Tuesday, 29 May 2018

One Step Closer: Safe Access Zones for Clinics in NSW

A year ago, in May 2017, the Abortion Law Reform bill–spearheaded by Greens’ MP Dr Mehreen Faruqi–was sadly defeated in the upper house. The bill was attempt to provide safe access zones and ensure removal of abortion from the NSW crimes act, allowing women (and of course non-binary and trans men, all affected by our patriarchal laws) to access necessary medical care without judgement or harassment.

Though community opinion polling revealed the people of NSW overwhelmingly behind the removal of abortion offences from the NSW crimes act, a majority male parliament voted against the bill.


Credit: Twitter

Dr Faruqi said at the time:
“I am disappointed that the NSW Legislative Council has voted to keep abortion a Crime in NSW, a position that is completely out of step with modern medical practice, community expectation and laws in almost all other states…  But the genie is out of the bottle now, more people than ever are awakened to this injustice and I am confident that under a less conservative parliament, less dominated by conservative men, abortion will be taken out of the Crimes Act and women will be able to access reproductive health clinics without harassment in future.”

She was right.

Now, only a year later, we’ve had an incremental win. Labor’s Penny Sharpe co-sponsored a bill with Nationals Trevor Khan. Not attempting to remove abortion from the NSW Crimes Act this time, but instead focusing on 150m safe access zones or ‘exclusion zones’ around abortion clinics. This bill, as you’ve probably heard this week, passed the Upper House, where the previous Abortion Law Reform bill was defeated.

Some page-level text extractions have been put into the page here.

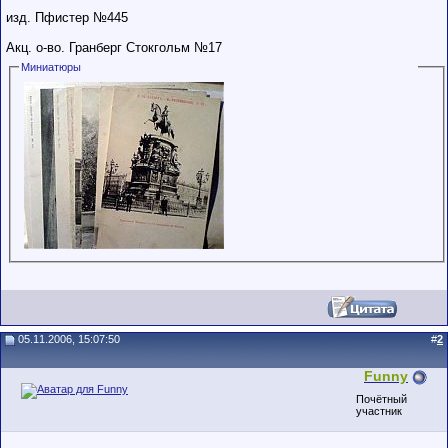
изд. Пфистер №445
Акц. о-во. Гранберг Стокгольм №17
Миниатюры
05.11.2006, 15:07:50
#
2
Funny
Почётный
участник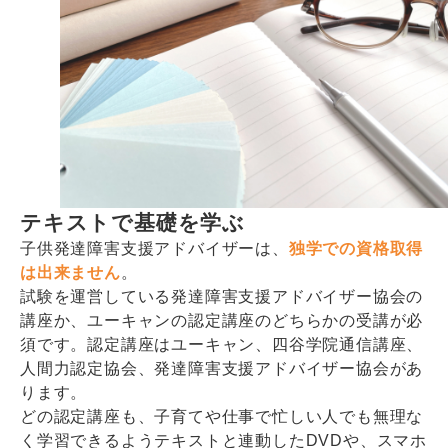
テキストで基礎を学ぶ
子供発達障害支援アドバイザーは、
独学での資格取得
は出来ません
。
試験を運営している発達障害支援アドバイザー協会の
講座か、ユーキャンの認定講座のどちらかの受講が必
須です。認定講座はユーキャン、四谷学院通信講座、
人間力認定協会、発達障害支援アドバイザー協会があ
ります。
どの認定講座も、子育てや仕事で忙しい人でも無理な
く学習できるようテキストと連動したDVDや、スマホ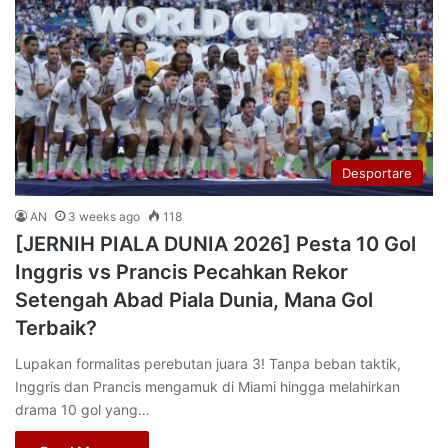
Desportare
AN
3 weeks ago
118
[JERNIH PIALA DUNIA 2026] Pesta 10 Gol
Inggris vs Prancis Pecahkan Rekor
Setengah Abad Piala Dunia, Mana Gol
Terbaik?
Lupakan formalitas perebutan juara 3! Tanpa beban taktik,
Inggris dan Prancis mengamuk di Miami hingga melahirkan
drama 10 gol yang…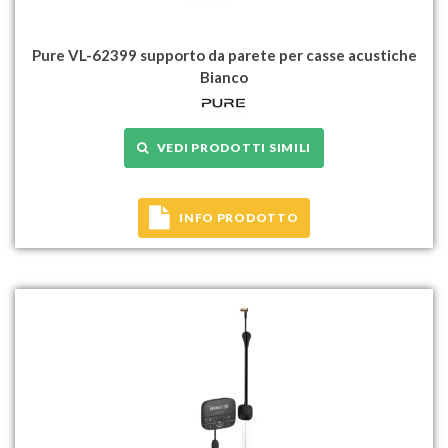
Pure VL-62399 supporto da parete per casse acustiche
Bianco
VEDI PRODOTTI SIMILI
INFO PRODOTTO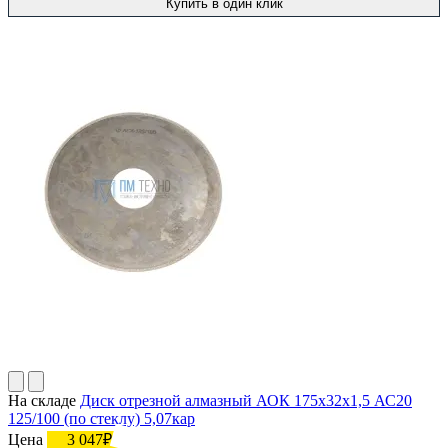
Купить в один клик
На складе
Диск отрезной алмазный АОК 175х32х1,5 АС20
125/100 (по стеклу) 5,07кар
Цена
3 047₽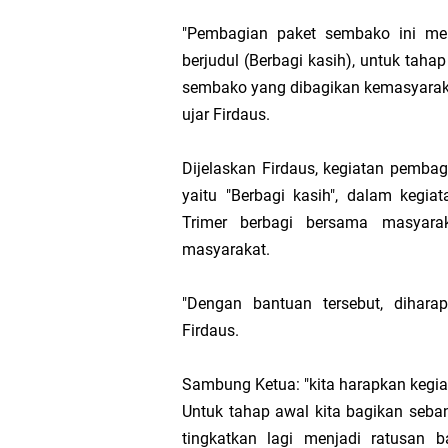
"Pembagian paket sembako ini me
Bupati Asmar 
berjudul (Berbagi kasih), untuk tah
sembako yang dibagikan kemasyara
Meranti
ujar Firdaus.
DPRD Kepulaua
Dijelaskan Firdaus, kegiatan pembag
yaitu "Berbagi kasih", dalam kegi
Rekomendasi Bang
Trimer berbagi bersama masyar
masyarakat.
SPPG Mantiasa 
"Dengan bantuan tersebut, dihara
PTPN IV Region
Firdaus.
Bupati Asmar 
Sambung Ketua: "kita harapkan kegia
Untuk tahap awal kita bagikan seban
tingkatkan lagi menjadi ratusan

This bill, if passed, would bring NSW in line with Victoria, Tasmania, ACT and Northern Territory.

The bill, which amends the Public Health Act, proposes establishing 150-metre safe access zones outside clinics. Currently, anti-choice abortion protestors can harass women and people around the entryways to the clinics.

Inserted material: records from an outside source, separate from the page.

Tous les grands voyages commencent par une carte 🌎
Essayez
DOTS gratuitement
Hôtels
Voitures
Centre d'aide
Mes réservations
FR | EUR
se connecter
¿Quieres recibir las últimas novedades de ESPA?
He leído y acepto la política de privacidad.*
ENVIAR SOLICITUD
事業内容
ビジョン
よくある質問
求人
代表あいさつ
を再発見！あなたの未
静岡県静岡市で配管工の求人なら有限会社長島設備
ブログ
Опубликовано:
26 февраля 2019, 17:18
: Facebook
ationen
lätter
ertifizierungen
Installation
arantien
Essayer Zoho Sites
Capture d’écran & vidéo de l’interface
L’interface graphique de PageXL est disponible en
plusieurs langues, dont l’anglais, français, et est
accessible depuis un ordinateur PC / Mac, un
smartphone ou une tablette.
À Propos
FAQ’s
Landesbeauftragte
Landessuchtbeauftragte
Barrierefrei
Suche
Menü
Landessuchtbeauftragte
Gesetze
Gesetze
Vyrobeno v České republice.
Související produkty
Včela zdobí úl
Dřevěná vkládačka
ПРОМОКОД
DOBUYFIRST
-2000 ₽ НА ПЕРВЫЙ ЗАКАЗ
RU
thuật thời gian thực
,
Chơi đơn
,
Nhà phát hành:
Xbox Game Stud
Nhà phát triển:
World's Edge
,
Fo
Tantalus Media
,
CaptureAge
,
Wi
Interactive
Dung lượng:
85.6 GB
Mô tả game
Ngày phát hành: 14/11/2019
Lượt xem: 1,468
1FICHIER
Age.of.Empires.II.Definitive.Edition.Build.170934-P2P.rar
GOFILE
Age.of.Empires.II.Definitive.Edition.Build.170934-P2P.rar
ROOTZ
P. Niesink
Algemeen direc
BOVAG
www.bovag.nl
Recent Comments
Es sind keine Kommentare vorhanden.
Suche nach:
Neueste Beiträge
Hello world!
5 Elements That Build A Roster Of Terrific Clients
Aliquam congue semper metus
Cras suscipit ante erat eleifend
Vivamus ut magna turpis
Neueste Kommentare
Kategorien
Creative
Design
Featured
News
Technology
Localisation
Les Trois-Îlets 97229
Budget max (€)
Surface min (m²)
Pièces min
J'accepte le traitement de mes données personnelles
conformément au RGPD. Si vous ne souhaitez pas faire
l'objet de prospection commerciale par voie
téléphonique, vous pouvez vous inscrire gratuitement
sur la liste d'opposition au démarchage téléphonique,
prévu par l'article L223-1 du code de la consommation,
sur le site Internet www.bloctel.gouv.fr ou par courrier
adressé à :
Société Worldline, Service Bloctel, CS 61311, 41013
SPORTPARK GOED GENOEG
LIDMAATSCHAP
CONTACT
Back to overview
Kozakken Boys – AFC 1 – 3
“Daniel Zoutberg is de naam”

Paul Nattrass, practice manager at The Private Clinic has opined to The Sydney Morning Herald that the harassment is meant to “increase the emotional cost of having an abortion”, which I would believe. He states: “on days when the protestors are outside it’s common to see every fourth or fifth woman upset or emotional.”

This bill would make it an offence to harass outside clinics.

“This bill makes the important distinction that what is happening outside clinics in New South Wales is not protest, it is the targeting of individuals...” MP Penny Sharpe said, “who are seeking lawful medical treatment.” (http://www.abc.net.au/news/2018-05-24/abortion-bill-passes-upper-house-banning-pro-life-protestors/9797464)

Co-sponsor Nationals MP Trevor Khan said of the bill:
“Women should not be interfered with, they should not be intimidated or harassed anywhere, but certainly not near reproductive health clinics…Nor should people communicate with women by giving them distressing material or calling them baby murders or child killers.”

As shown by the footage in this article by Gina Rushton, the anti-choice protestors try to exploit people of colour, telling them they can help them with “immigration problems” if they keep their baby.

In this article, you can see the anti-choice protestors punching the partner of a woman inside the clinic.

And in this piece, Bridget Dominic recounts being harassed on her way to access a clinic, where she was just having an IUD inserted.

“It’s hard to overstate how confrontational it is to have people block your way and shout at you on the street.”

This bill would make it illegal to obstruct or interfere with people accessing the clinics. It would make it illegal to communicate, in relation to abortions, in a manner that could cause distress or anxiety to a person accessing the clinic and this bill would make it illegal to record people accessing the clinic or to distribute visual data of people accessing the clinic.

This week, Ireland also voted to repeal the 8th Amendment, which for all intents and purposes was an abortion ban. Having this bill pass our own Upper House marks the changing tide of public opinion on abortion.

If the bill passes the Lower House, it will become law, and we will be one step closer to removing abortion from the criminal code and bringing NSW more in line with most of Australia and the developed world. It would enshrine a rejection of abortion stigma into law. We need to end the stigma so the women of NSW have agency to make decisions about reproductive health.

NSW Premier Gladys Berejiklian has said of the bill: “I appreciate the intent of the bill and for that reason I'm likely to support it”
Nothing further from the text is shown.